Wesen und Ziel der Tatsachenrüge ist es, anhand aktenkundiger Beweisergebnisse erhebliche Bedenken gegen die Richtigkeit des Ausspruchs über entscheidende Tatsachen aufzuzeigen. Einwendungen ausschließlich gegen die Beweiswerterwägungen der Tatrichter können erhebliche Bedenken von vornherein nicht hervorrufen, weil (wie bereits dargelegt) Beweiswürdigungskritik nach Art einer Schuldberufung im kollegialgerichtlichen Verfahren nicht vorgesehen ist (RIS‑Justiz RS0119583, RS0118780, RS0099649).

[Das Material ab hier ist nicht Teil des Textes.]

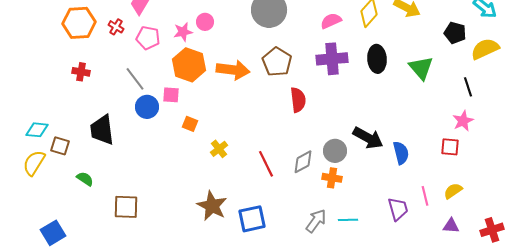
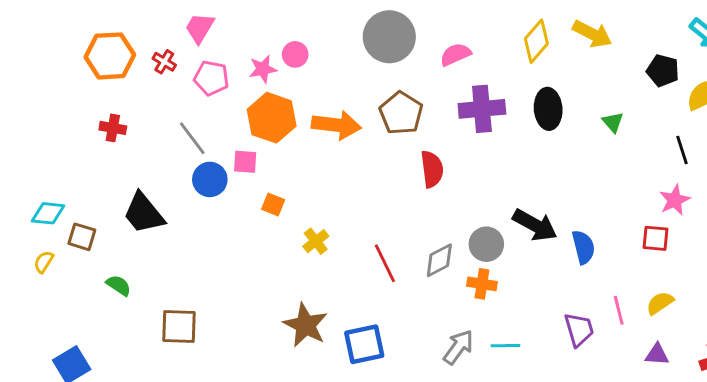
pink semicircle: (331, 21) -> (455, 54), moved
green triangle: (421, 68) -> (613, 122), size x0.6
black trapezoid: (102, 130) -> (144, 213), turned -32
yellow semicircle: (34, 163) -> (44, 262), size x0.6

Mit dem Vorbringen, aus der Videoaufnahme sei – den anderslautenden Erwägungen der Tatrichter (US 9) zuwider – nicht auf eine reißerisch verzerrte, auf sich selbst reduzierte, von anderen Lebensäußerungen losgelöste und der sexuellen Erregung des Betrachters dienende Abbildung zu schließen, zielt die Tatsachenrüge auf eine solche unzulässige Überprüfung der Beweiswürdigung des Erstgerichts ab.

Soweit sich die Rüge auch gegen die Feststellung über eine erhebliche Verletzung der Privatsphäre der A***** P***** und des D***** Y***** richtet, bezieht sie sich nicht auf eine für die Schuld‑ oder Subsumtionsfrage entscheidende Tatsache.

Indem die Rechtsrüge die Behauptung (zu Schuldspruch 3./b./), § 207a Abs 1 Z 2 StGB setze die Vorsatzform der Absichtlichkeit in Ansehung der „Verbreitung“ einer pornographischen Darstellung Minderjähriger voraus (vgl hingegen Philipp in WK² StGB § 207a Rz 26; Leukauf/Steininger/Tipold , StGB 4 § 207a Rz 8), nicht methodengerecht aus dem Gesetz ableitet und sich beim weiteren Vorbringen (dSn Z 9 lit b), der Angeklagte sei einem nicht vorwerfbaren Verbotsirrtum unterlegen, nicht am festgestellten Sachverhalt orientiert, wonach der Angeklagte das Unrecht seines Verhaltens ernstlich für möglich hielt und sich damit abfand (US 6; vgl RIS‑Justiz RS0089519), verfehlt sie die gesetzmäßige Darstellung materieller Nichtigkeit (RIS‑Justiz RS0116565, RS0099810).

Die Nichtigkeitsbeschwerde war daher ebenso wie die (bloß angemeldete) im schöffengerichtlichen Verfahren nicht vorgesehene (§ 283 Abs 1 StPO) Berufung wegen des Ausspruchs über die Schuld – in Übereinstimmung mit der Stellungnahme der Generalprokuratur – bereits bei der nichtöffentlichen Beratung gemäß § 285d Abs 1 StPO sofort zurückzuweisen, woraus die Zuständigkeit des Oberlandesgerichts zur Entscheidung über die Berufung gegen den Ausspruch über die Strafe und die privatrechtlichen Ansprüche folgt (§ 285i StPO).

Die Kostenersatzpflicht gründet sich auf § 390a Abs 1 StPO.